The objective of this thesis is the development of a mathematical approach, in specific a model reduction technique, that allows (i) to quantify the importance of the different state variables for a given input-output relationship, and (ii) to reduce the dynamics to its essential features -- allowing for a physiological interpretation of state variables as well as parameter estimation in the statistical analysis of clinical data. We develop a model reduction technique using a control theoretic setting by first defining a novel type of time-limited controllability and observability gramians for nonlinear systems. We then show the superiority of the time-limited generalised gramians for nonlinear systems in the context of balanced truncation for a benchmark system from control theory.
The concept of time-limited controllability and observability gramians is subsequently used to introduce a state and time-dependent quantity called the input-response (ir) index that quantifies the importance of state variables for a given input-response relationship at a particular time.

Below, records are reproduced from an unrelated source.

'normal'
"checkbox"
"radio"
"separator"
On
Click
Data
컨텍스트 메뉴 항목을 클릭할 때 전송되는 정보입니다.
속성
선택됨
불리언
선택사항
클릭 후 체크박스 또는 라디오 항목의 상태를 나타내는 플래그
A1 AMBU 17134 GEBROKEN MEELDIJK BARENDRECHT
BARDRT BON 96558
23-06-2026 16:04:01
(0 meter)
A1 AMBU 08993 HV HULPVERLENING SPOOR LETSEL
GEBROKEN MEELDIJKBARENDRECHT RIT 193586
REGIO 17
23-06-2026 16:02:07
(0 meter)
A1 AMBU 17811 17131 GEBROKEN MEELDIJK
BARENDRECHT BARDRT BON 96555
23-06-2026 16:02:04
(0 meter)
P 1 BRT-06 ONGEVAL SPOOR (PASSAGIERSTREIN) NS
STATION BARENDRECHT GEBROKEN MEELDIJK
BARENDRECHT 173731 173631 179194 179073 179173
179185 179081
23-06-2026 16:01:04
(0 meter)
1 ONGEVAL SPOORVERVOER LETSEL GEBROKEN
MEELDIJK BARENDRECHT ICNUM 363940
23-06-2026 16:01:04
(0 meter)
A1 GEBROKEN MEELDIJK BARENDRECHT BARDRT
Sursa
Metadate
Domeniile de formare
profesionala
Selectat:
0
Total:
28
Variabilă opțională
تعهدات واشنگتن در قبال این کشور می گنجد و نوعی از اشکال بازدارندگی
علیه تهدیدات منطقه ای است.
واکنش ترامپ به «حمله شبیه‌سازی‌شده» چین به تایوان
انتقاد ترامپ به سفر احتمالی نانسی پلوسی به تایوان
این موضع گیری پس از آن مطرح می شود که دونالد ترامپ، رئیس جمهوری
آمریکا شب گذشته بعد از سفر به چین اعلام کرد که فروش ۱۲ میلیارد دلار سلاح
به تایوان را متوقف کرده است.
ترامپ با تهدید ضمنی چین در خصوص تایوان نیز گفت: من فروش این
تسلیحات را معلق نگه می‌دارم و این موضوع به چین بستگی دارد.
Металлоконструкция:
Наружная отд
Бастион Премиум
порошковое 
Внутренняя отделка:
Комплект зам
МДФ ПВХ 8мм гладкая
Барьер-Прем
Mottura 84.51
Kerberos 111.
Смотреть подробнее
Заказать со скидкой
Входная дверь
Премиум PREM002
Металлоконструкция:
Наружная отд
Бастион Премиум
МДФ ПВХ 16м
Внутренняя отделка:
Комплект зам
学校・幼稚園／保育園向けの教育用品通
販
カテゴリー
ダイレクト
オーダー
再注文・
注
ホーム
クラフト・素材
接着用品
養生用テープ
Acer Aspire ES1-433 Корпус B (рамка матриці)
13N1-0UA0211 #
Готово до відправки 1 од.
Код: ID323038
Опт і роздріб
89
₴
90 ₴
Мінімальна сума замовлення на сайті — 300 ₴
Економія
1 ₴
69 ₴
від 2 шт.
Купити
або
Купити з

We subsequently link our approach to sensitivity analysis, thus, enabling for the first time the use of sensitivity coefficients for state space reduction. The sensitivity based ir-indices are given as a product of two sensitivity coefficients. This allows not only for a computational more efficient calculation but also for a clear distinction of the extent to which the input impacts a state variable and the extent to which a state variable impacts the output.

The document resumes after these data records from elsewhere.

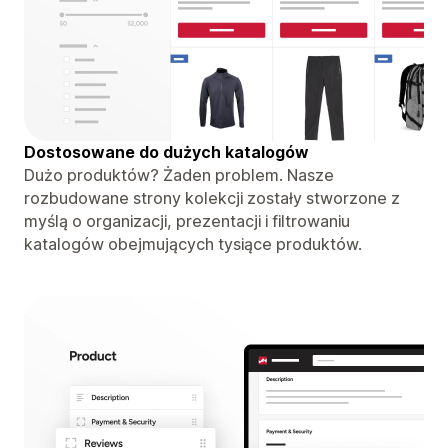
Dostosowane do dużych katalogów
Dużo produktów? Żaden problem. Nasze
rozbudowane strony kolekcji zostały stworzone z
myślą o organizacji, prezentacji i filtrowaniu
katalogów obejmujących tysiące produktów.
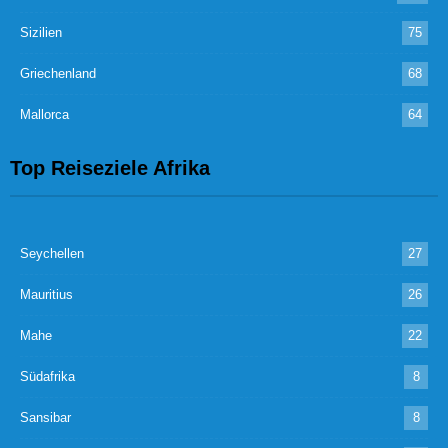
Sizilien
75
Griechenland
68
Mallorca
64
Top Reiseziele Afrika
Seychellen
27
Mauritius
26
Mahe
22
Südafrika
8
Sansibar
8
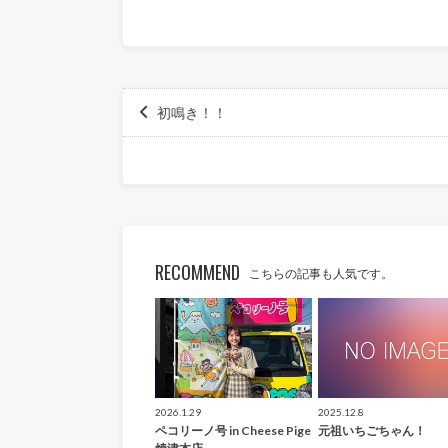
初鳴き！！️
RECOMMEND
こちらの記事も人気です。
2026.1.29
2025.12.8
ペコリーノ号 in Cheese Pige
元祖いちごちゃん！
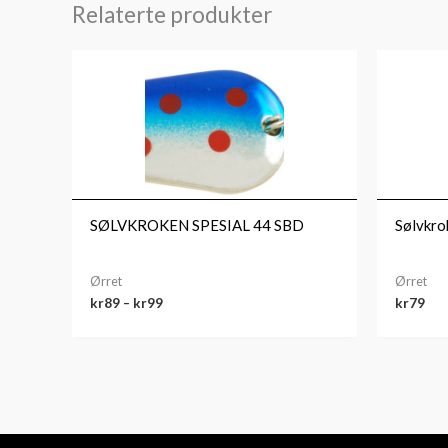
Relaterte produkter
Prisområde:
kr89
til
kr99
SØLVKROKEN SPESIAL 44 SBD
Sølvkro
Ørret
Ørret
kr
89
–
kr
99
kr
79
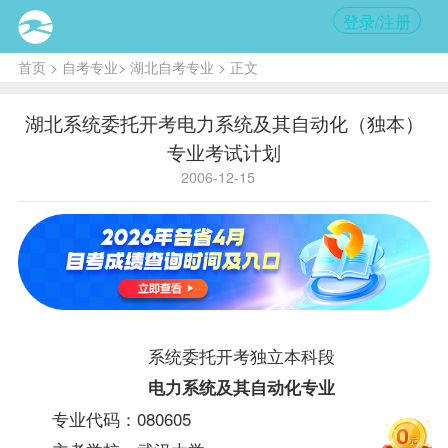
登录/注册
首页
>
自考专业
>
湖北自考专业
> 正文
湖北系统委托开考电力系统及其自动化（独本）
专业考试计划
2006-12-15
系统委托开考独立本科段
电力系统及其自动化专业
专业代码：080605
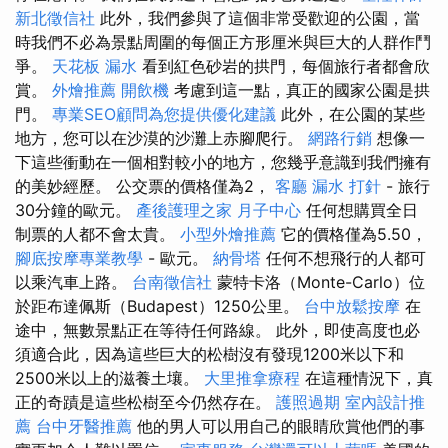
新北徵信社
此外，我們參與了這個非常受歡迎的公園，當
時我們不必為景點周圍的每個正方形厘米與巨大的人群作鬥
爭。
天花板 漏水
看到紅色砂岩的拱門，每個旅行者都會欣
賞。
外燴推薦
開飲機
考慮到這一點，真正的國家公園是拱
門。
專業SEO顧問為您提供優化建議
此外，在公園的某些
地方，您可以在沙漠的沙灘上赤腳爬行。
網路行銷
想像一
下這些衝動在一個相對較小的地方，您幾乎意識到我們擁有
的美妙經歷。 公交票的價格僅為2，
客廳
漏水 打針
- 旅行
30分鐘的歐元。
產後護理之家 月子中心
任何想購買全日
制票的人都不會太貴。
小型外燴推薦
它的價格僅為5.50，
腳底按摩專業教學
- 歐元。
納骨塔
任何不想飛行的人都可
以乘汽車上路。
台南徵信社
蒙特卡洛（Monte-Carlo）位
於距布達佩斯（Budapest）1250公里。
台中放鬆按摩
在
途中，無數景點正在等待任何路線。 此外，即使高度也必
須適合此，因為這些巨大的松樹沒有發現1200米以下和
2500米以上的滋養土壤。
大里推拿療程
在這種情況下，真
正的奇蹟是這些松樹至今仍然存在。
護照過期
室內設計推
薦
台中牙醫推薦
他的男人可以用自己的眼睛欣賞他們的事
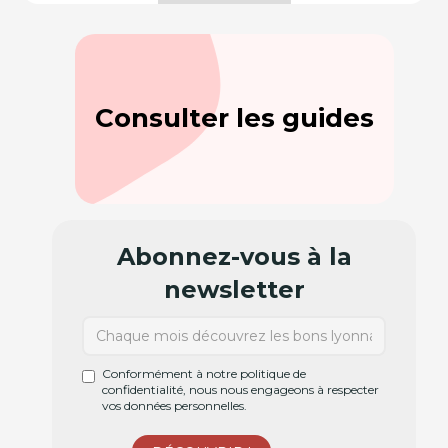
Consulter les guides
Abonnez-vous à la
newsletter
Conformément à notre politique de
confidentialité, nous nous engageons à respecter
vos données personnelles.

The ir-indices give insight into the coordinated action of specific state variables for a chosen input-response relationship.
Our developed model reduction technique results in reduced models that still allow for a mechanistic interpretation in terms of the quantities/state variables of the original system, which is a key requirement in the field of systems pharmacology and systems biology and distinguished the reduced models from so-called empirical drug effect models. The ir-indices are explicitly defined with respect to a reference trajectory and thereby dependent on the initial state (this is an important feature of the measure). This is demonstrated for an example from the field of systems pharmacology, showing that the reduced models are very informative in their ability to detect (genetic) deficiencies in certain physiological entities. Comparing our novel model reduction technique to the already existing techniques shows its superiority.
The novel input-response index as a measure of the importance of state variables provides a powerful tool for understanding the complex dynamics of large-scale systems in the context of a specific drug-response relationship. Furthermore, the indices provide a means for a very efficient model order reduction and, thus, an important step towards translating insight from biological processes incorporated in detailed systems pharmacology models into the population analysis of clinical data.